A language is well recognized in Literature because of the special features of grammar. Figures of speech in any language create a niche for a language and, in this respect, the English language occupies a special place in the world of literature due to the beautiful application of figures of speech. Many languages ​​use verbal figures, but English is unique in that it is the most modern use.

They are mostly used by effective writers, skilled speakers, skilled poets and skilled playwrights. In this article we will see how these talented genres use this technique to add luster and glory to the language.

But one thing must be emphasized, learning language lessons through exercises has a limited use and only a natural quality can give this talent. However, by reading various articles and listening to lectures, he can refine, polish his innate talents and present their writings in a more brilliant way.

With these few introductory words, let me examine the figures of speech from various writings one after the other.

2. What is a speech?

Any writer or poet will put his soul into his writings and such writings will thus be a pure representation of his soul. His readers must get on the same wavelength and realize the soul behind his creation. Mere words will not be enough to do this work, because words will only represent the body and a deeper technique is needed to convey and understand the soul. Figures will do that work; It may not be the words needed to express the meaning, but something beyond the meaning to express the soul. English is very rich in this technique and there are many figures of speech. In this article we will see very few of them. The list is by no means exhaustive and it is up to readers to read more prose and poetry to learn more and more figures.

It will not be out of place to mention that the classical Tamil language is very rich in this technique and some examples from the Tamil language are also given.

3. Similarities and metaphors:

Key figures of speech are simile and metaphor. There will be no writer or poet without using these two. A simile is a comparison of two things, using words like ‘so or as’, that have some aspects in common.

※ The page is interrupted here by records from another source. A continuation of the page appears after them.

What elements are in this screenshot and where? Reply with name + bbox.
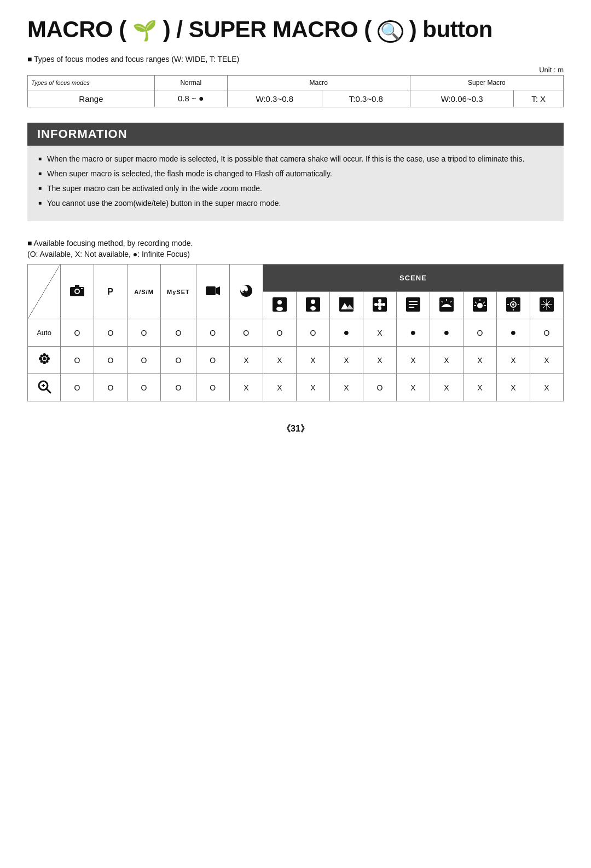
macro-scene7: X: [430, 347, 463, 374]
col-video: [196, 265, 229, 319]
macro-scene2: X: [263, 347, 296, 374]
svg-point-23: [378, 299, 381, 302]
macro-scene10: X: [530, 347, 563, 374]
svg-point-44: [512, 303, 514, 306]
macro-scene6: X: [396, 347, 430, 374]
scene-icon-text: [396, 292, 430, 319]
page-title: MACRO ( 🌱 ) / SUPER MACRO ( 🔍 ) button: [27, 16, 564, 43]
auto-camera: O: [61, 319, 94, 347]
svg-line-65: [47, 389, 50, 393]
available-intro: ■ Available focusing method, by recordin…: [27, 239, 564, 248]
scene-icon-landscape: [329, 292, 363, 319]
svg-point-24: [378, 307, 381, 310]
info-item-1: When the macro or super macro mode is se…: [38, 153, 553, 165]
smacro-myset: O: [161, 374, 196, 401]
auto-scene7: ●: [430, 319, 463, 347]
info-item-3: The super macro can be activated only in…: [38, 183, 553, 194]
svg-rect-1: [75, 285, 79, 288]
macro-scene5: X: [363, 347, 396, 374]
scene-icon-sunset: [430, 292, 463, 319]
svg-point-11: [277, 300, 282, 304]
auto-scene6: ●: [396, 319, 430, 347]
scene-table: P A/S/M MySET ★ SCENE: [27, 264, 564, 401]
scene-icon-fireworks: [530, 292, 563, 319]
available-sub: (O: Available, X: Not available, ●: Infi…: [27, 250, 564, 258]
svg-point-12: [276, 307, 283, 311]
svg-point-25: [374, 303, 378, 306]
table-row-auto: Auto O O O O O O O O ● X ● ● O ● O: [28, 319, 564, 347]
smacro-scene7: X: [430, 374, 463, 401]
scene-icon-portrait: [263, 292, 296, 319]
super-t: T: X: [514, 90, 564, 107]
info-title: INFORMATION: [27, 123, 564, 146]
row-auto-label: Auto: [28, 319, 61, 347]
auto-video: O: [196, 319, 229, 347]
table-row-macro: O O O O O X X X X X X X X X X: [28, 347, 564, 374]
smacro-p: O: [94, 374, 128, 401]
auto-scene3: O: [296, 319, 329, 347]
smacro-scene4: X: [329, 374, 363, 401]
svg-point-36: [477, 303, 483, 308]
svg-text:★: ★: [309, 308, 312, 312]
smacro-scene6: X: [396, 374, 430, 401]
svg-rect-20: [339, 297, 354, 300]
diagonal-header: [28, 265, 61, 319]
col-normal: Normal: [154, 76, 227, 90]
normal-range: 0.8 ~ ●: [154, 90, 227, 107]
auto-scene1: O: [229, 319, 263, 347]
smacro-asm: O: [128, 374, 161, 401]
col-super-macro: Super Macro: [410, 76, 563, 90]
smacro-scene8: X: [463, 374, 496, 401]
col-nightscene: ★: [229, 265, 263, 319]
unit-label: Unit : m: [27, 66, 564, 74]
scene-icon-children: ★: [296, 292, 329, 319]
scene-icon-backlight: [496, 292, 530, 319]
info-list: When the macro or super macro mode is se…: [27, 153, 564, 209]
col-macro: Macro: [227, 76, 410, 90]
col-camera: [61, 265, 94, 319]
svg-text:★: ★: [242, 289, 248, 295]
page-number: 《31》: [27, 423, 564, 435]
auto-scene8: O: [463, 319, 496, 347]
scene-icon-dawn: [463, 292, 496, 319]
super-macro-icon: 🔍: [378, 20, 403, 43]
auto-scene5: X: [363, 319, 396, 347]
svg-point-26: [382, 303, 385, 306]
macro-video: O: [196, 347, 229, 374]
col-types: Types of focus modes: [28, 76, 155, 90]
macro-t: T:0.3~0.8: [322, 90, 410, 107]
macro-scene3: X: [296, 347, 329, 374]
macro-scene1: X: [229, 347, 263, 374]
svg-marker-6: [216, 286, 220, 295]
info-item-2: When super macro is selected, the flash …: [38, 168, 553, 180]
svg-point-62: [40, 360, 43, 363]
svg-point-3: [76, 290, 79, 293]
svg-point-57: [43, 361, 46, 364]
col-myset: MySET: [161, 265, 196, 319]
macro-p: O: [94, 347, 128, 374]
scene-icon-flower: [363, 292, 396, 319]
macro-asm: O: [128, 347, 161, 374]
table-row-supermacro: O O O O O X X X X O X X X X X: [28, 374, 564, 401]
svg-point-63: [45, 360, 48, 363]
svg-rect-29: [409, 304, 418, 305]
focus-modes-table: Types of focus modes Normal Macro Super …: [27, 75, 564, 107]
smacro-scene9: X: [496, 374, 530, 401]
info-item-4: You cannot use the zoom(wide/tele) butto…: [38, 198, 553, 209]
auto-scene4: ●: [329, 319, 363, 347]
svg-point-54: [546, 303, 548, 306]
auto-p: O: [94, 319, 128, 347]
svg-point-56: [43, 353, 46, 357]
auto-asm: O: [128, 319, 161, 347]
col-ASM: A/S/M: [128, 265, 161, 319]
macro-scene4: X: [329, 347, 363, 374]
auto-myset: O: [161, 319, 196, 347]
auto-scene10: O: [530, 319, 563, 347]
svg-point-59: [47, 357, 50, 360]
range-label: Range: [28, 90, 155, 107]
svg-point-14: [311, 300, 315, 304]
svg-rect-28: [409, 301, 418, 302]
macro-camera: O: [61, 347, 94, 374]
auto-scene9: ●: [496, 319, 530, 347]
information-box: INFORMATION When the macro or super macr…: [27, 123, 564, 221]
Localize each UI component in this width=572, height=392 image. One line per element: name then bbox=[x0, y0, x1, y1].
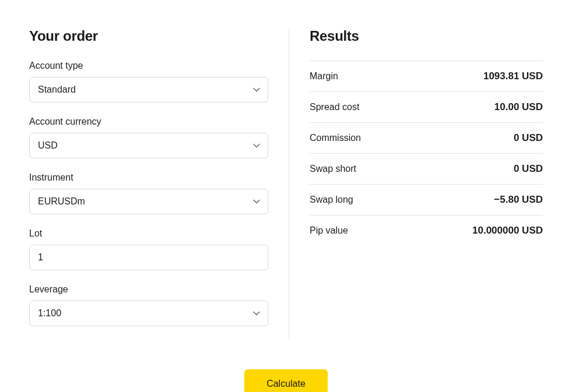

Poets always compare woman to a moon (cold and beautiful) and man to a lion (Brave and graceful) Sometimes women are compared to creepers and man to trees, especially the teak wood tree. In other words, man is always as strong as teak wood, while lovingly embracing the creeping tree. Another simile that is often used is this: A man through cruelty in his mind ruins a woman’s life like a wild animal squeezes a garland.

Poets’ imagination has no limits. They are not content to describe the lover as a moon, but it is a flawless moon. For the moon there is only one day like the full moon, but for you dear every day is a full moon (for your beauty never fades) thus writes a poet.

Metaphor differs from simile in that it does not compare two things, but rather freezes them into one.

“The lion said he would get freedom” – describing a freedom fighter

The following are some examples of similes and metaphors.

“I walked as lonely as a cloud…”

“Like the stars that shine unceasingly

And shine in the Milky Way”

-Both form the poem ‘Daffodils’ written by William Wordsworth.

If life is a journey, travel it,

If life is a game, play it,

If life is a challenge, face it

If life is a battle, win it.

“A Himalayan blunders”, a phrase used by Gandhi.

4. Hyperbole and Litotes:

Hyperbole is a special feature of Poets. Lying in ordinary life is a crime, but in poetry lying is very desirable to attract the attention and admiration of the readers. It is also largely an exaggeration. Although it is false, it will describe the situation well and therein lies the greatness of the poet.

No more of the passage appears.